MS is taking a risk people might not patch. But if they want to take that risk, it's up to them. Why do people just love explaining how they'd do things better than MS all the time?
Re:that's a business decision... (Score:2)
Re:This article is flamebait (Score:2)
http://lwn.net/Articles/179828 [lwn.net]
Or you can wait a week.
The gist is that there are indeed vulnerabilities:
Re:This article is flamebait (Score:2)
Re:scandal! (Score:3, Insightful)
If you had read the article rather than rushing to point out slashdot's supposed hypocrisy, you would know that they're talking about releasing information about flaws after the patch is released.
Nothing to with responsible disclosure at all.
More fun if vulnerabilities are revealed (Score:1)
Personally, I think it's more interesting and exciting if people disclose vulnerabilities immediately. You could, if you want, see it as a way of punishing people for making mistakes or running programs with mistakes. Of course, it's impossible to avoid mistakes, but I think this "punishment" is fun anyway. It makes more of a game of it.
Do you even know what RFPolicy means? (Score:4, Insightful)
If, at any point, the vendor suddenly decides to play not-nice, the RFPolicy is quite clear -- go ahead and post it to bugtraq or whatever you like. It also states that the vendor should acknowledge the original disclosure. That is, if I found a vulnerability in slashcode, but delayed publication because I was trying to get it fixed in good faith, the Slashcode developers would acknowledge my efforts in their advisory -- even if someone else comes along and posts an advisory after I report it to the team, but before the team has posted an announcement.
Nowhere in the RFPolicy v2.0 [wiretrip.net] does it say anything along the lines of, "Hey, you should silently slip-stream fixes without ever notifying anyone ever " -- which is what this article is about Microsoft doing.
The shit that gets modded up. I swear, we need a "-1 WRONG" tag we can apply to posts. Some kind of clue stick for the mods that don't bother to look up RFPolicy would also be good.
Re:scandal! (Score:3, Informative)
Au contraire. The RFPolicy [wikipedia.org] gives the vendor five working days to respond to a communication from the discoverer of a vulnerability, after which the discoverer can go public at any time. The discoverer and vendor are encouraged to work together to make a joint statement of the vulnerability once there is a fix.
Re:I'm shocked! (Score:2)
Re:I'm shocked! (Score:2)
That's the reason for open-source's (mostly) superior quality: it's about doing The Right Thing (TM), not about quarterly earnings, covering ass or FUDding-to-prevent-adoption. When you run around like a chicken with its head cut off like that (the MS way), then what time or resources do you really have left to get things right? Not much apparently...

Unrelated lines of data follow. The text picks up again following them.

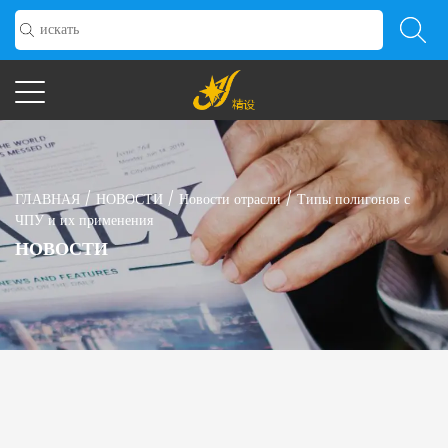
ГЛАВНАЯ
/
НОВОСТИ
/
Новости отрасли
/
Типы полигонов с
ЧПУ и их применения
НОВОСТИ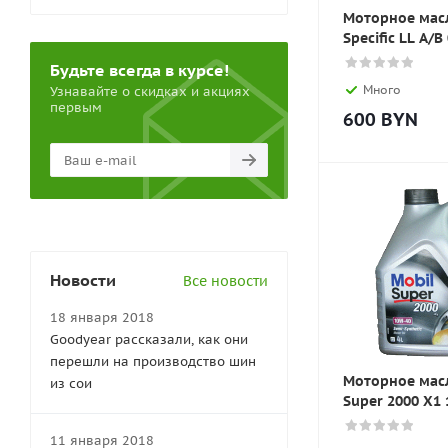
Моторное мас
Specific LL A/B
Будьте всегда в курсе!
Много
Узнавайте о скидках и акциях
первым
600
BYN
Новости
Все новости
18 января 2018
Goodyear рассказали, как они
перешли на производство шин
Моторное мас
из сои
Super 2000 X1
11 января 2018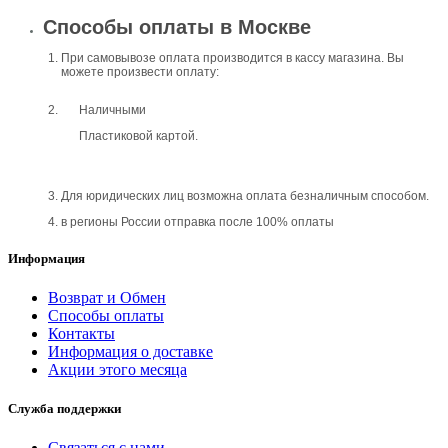
Способы оплаты в Москве
При самовывозе оплата производится в кассу магазина. Вы
можете произвести оплату:
Наличными
Пластиковой картой.
Для юридических лиц возможна оплата безналичным способом.
в регионы России отправка после 100% оплаты
Информация
Возврат и Обмен
Способы оплаты
Контакты
Информация о доставке
Акции этого месяца
Служба поддержки
Связаться с нами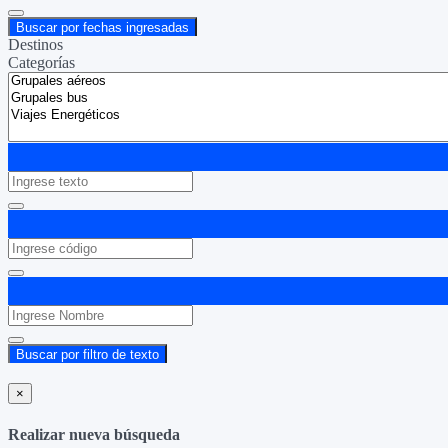
Buscar por fechas ingresadas
Destinos
Categorías
Buscar por filtro de texto
×
Realizar nueva búsqueda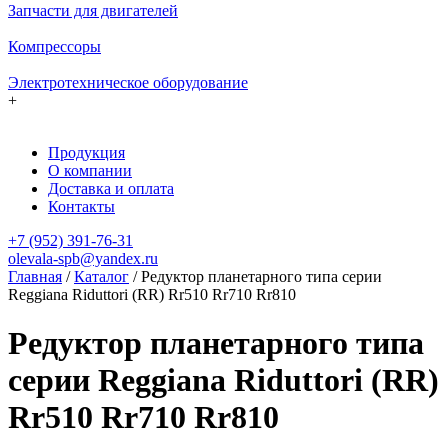
Запчасти для двигателей
Компрессоры
Электротехническое оборудование
+
Продукция
О компании
Доставка и оплата
Контакты
+7 (952) 391-76-31
olevala-spb@yandex.ru
Главная
/
Каталог
/
Редуктор планетарного типа серии
Reggiana Riduttori (RR) Rr510 Rr710 Rr810
Редуктор планетарного типа
серии Reggiana Riduttori (RR)
Rr510 Rr710 Rr810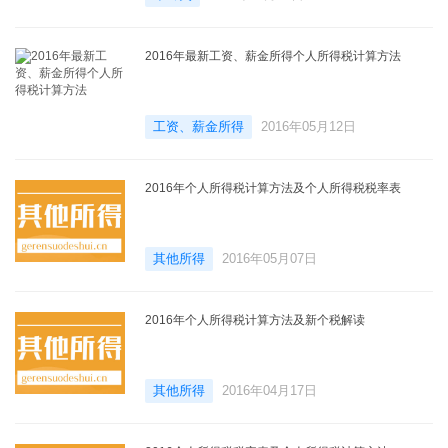
2016年最新工资、薪金所得个人所得税计算方法
工资、薪金所得
2016年05月12日
2016年个人所得税计算方法及个人所得税税率表
其他所得
2016年05月07日
2016年个人所得税计算方法及新个税解读
其他所得
2016年04月17日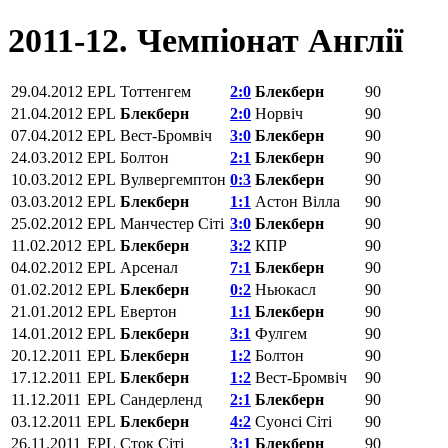
2011-12. Чемпіонат Англії
29.04.2012
EPL
Тоттенгем
2:0
Блекберн
90
21.04.2012
EPL
Блекберн
2:0
Норвіч
90
07.04.2012
EPL
Вест-Бромвіч
3:0
Блекберн
90
24.03.2012
EPL
Болтон
2:1
Блекберн
90
10.03.2012
EPL
Вулвергемптон
0:3
Блекберн
90
03.03.2012
EPL
Блекберн
1:1
Астон Вілла
90
25.02.2012
EPL
Манчестер Сіті
3:0
Блекберн
90
11.02.2012
EPL
Блекберн
3:2
КПР
90
04.02.2012
EPL
Арсенал
7:1
Блекберн
90
01.02.2012
EPL
Блекберн
0:2
Ньюкасл
90
21.01.2012
EPL
Евертон
1:1
Блекберн
90
14.01.2012
EPL
Блекберн
3:1
Фулгем
90
20.12.2011
EPL
Блекберн
1:2
Болтон
90
17.12.2011
EPL
Блекберн
1:2
Вест-Бромвіч
90
11.12.2011
EPL
Сандерленд
2:1
Блекберн
90
03.12.2011
EPL
Блекберн
4:2
Суонсі Сіті
90
26.11.2011
EPL
Сток Сіті
3:1
Блекберн
90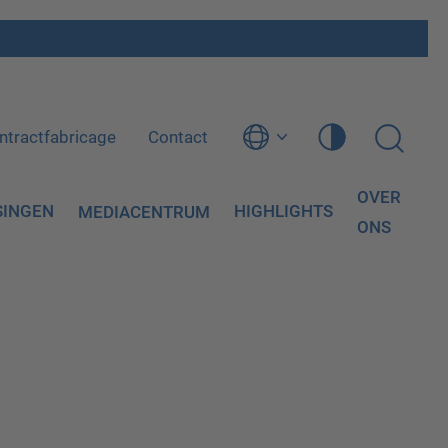
ntractfabricage
Contact
OVER
SINGEN
HIGHLIGHTS
MEDIACENTRUM
ONS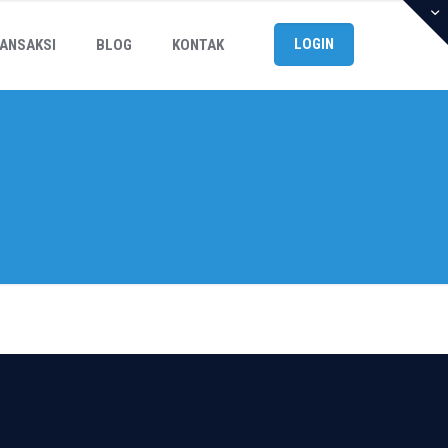
LOGIN
ANSAKSI
BLOG
KONTAK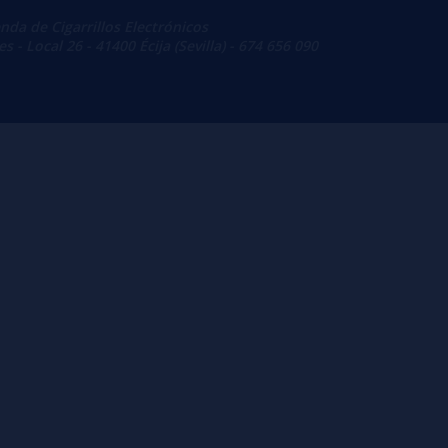
enda de Cigarrillos Electrónicos
 - Local 26 - 41400 Écija (Sevilla) - 674 656 090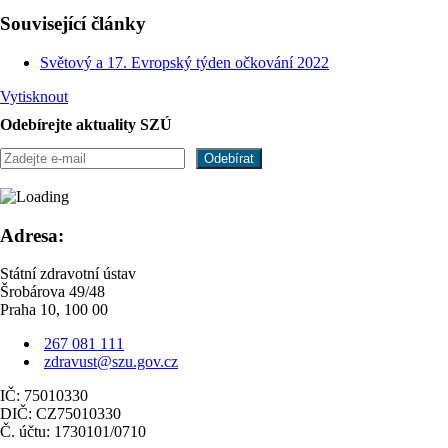
Související články
Světový a 17. Evropský týden očkování 2022
Vytisknout
Odebírejte aktuality SZÚ
Adresa:
Státní zdravotní ústav
Šrobárova 49/48
Praha 10, 100 00
267 081 111
zdravust@szu.gov.cz
IČ: 75010330
DIČ: CZ75010330
Č. účtu: 1730101/0710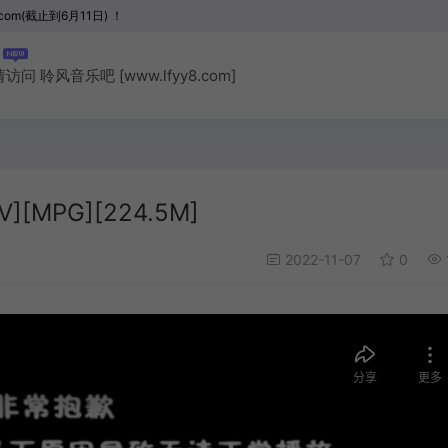
com(截止到6月11日) ！
聆风音乐吧 [www.lfyy8.com]
][MPG][224.5M]
2022-11-07
0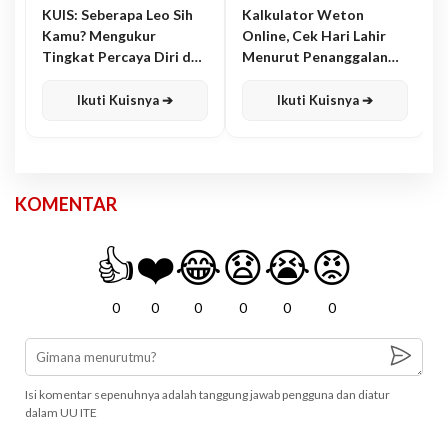
KUIS: Seberapa Leo Sih
Kalkulator Weton
Kamu? Mengukur
Online, Cek Hari Lahir
Tingkat Percaya Diri dan
Menurut Penanggalan
Karisma
Jawa
Ikuti Kuisnya ➔
Ikuti Kuisnya ➔
KOMENTAR
👍
❤️
😂
😧
😭
😡
0
0
0
0
0
0
Isi komentar sepenuhnya adalah tanggung jawab pengguna dan diatur
dalam UU ITE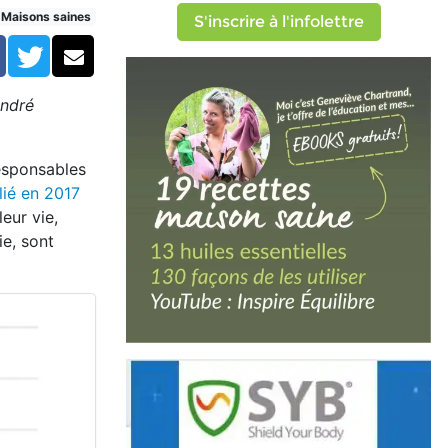
Maisons saines
S'inscrire à l'infolettre
Facebook
Twitter
Courriel
André
responsables
lié en 2017
eur vie,
ie, sont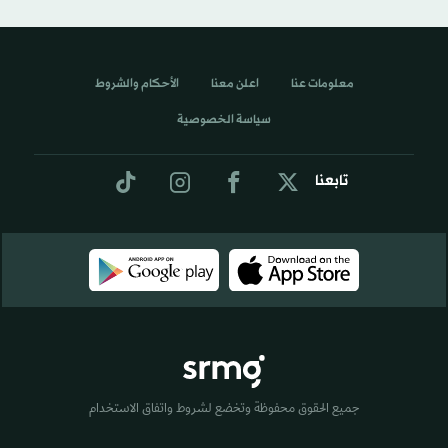
معلومات عنا
اعلن معنا
الأحكام والشروط
سياسة الخصوصية
تابعنا
جميع الحقوق محفوظة وتخضع لشروط واتفاق الاستخدام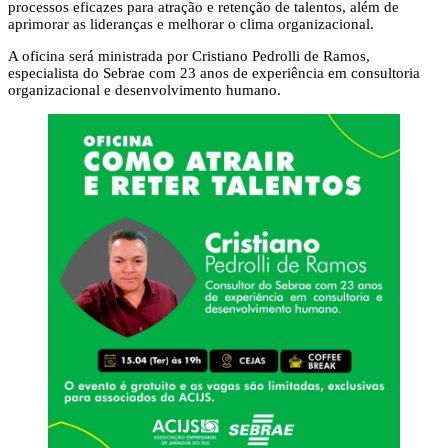
processos eficazes para atração e retenção de talentos, além de
aprimorar as lideranças e melhorar o clima organizacional.
A oficina será ministrada por Cristiano Pedrolli de Ramos,
especialista do Sebrae com 23 anos de experiência em consultoria
organizacional e desenvolvimento humano.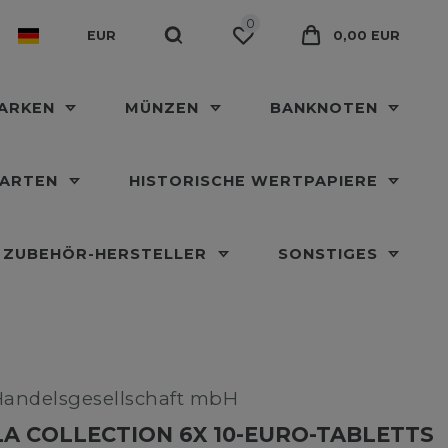
0
EUR
0,00 EUR
MARKEN
MÜNZEN
BANKNOTEN
KARTEN
HISTORISCHE WERTPAPIERE
ZUBEHÖR-HERSTELLER
SONSTIGES
Handelsgesellschaft mbH
A COLLECTION 6X 10-EURO-TABLETTS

I declare it here; Microsoft is naked! There is no suit.
Re:I'm shocked! (Score:2)
The headline doesn't read "Microsoft hides flaw details", but "Microsoft admits to hiding flaw details".
Re:I'm shocked! (Score:2)
I suppose that when you are caught red-handed, you have no choice...
Either way, it isn't news because it isn't new: Microsoft have consistently included and slipped-by 'extra' things in their patches for ages and have been caught doing it regularly.
Maybe you are right, it might be the first time they publicly admit to it, but since everyone is already expecting that type of behaviour from them, why not?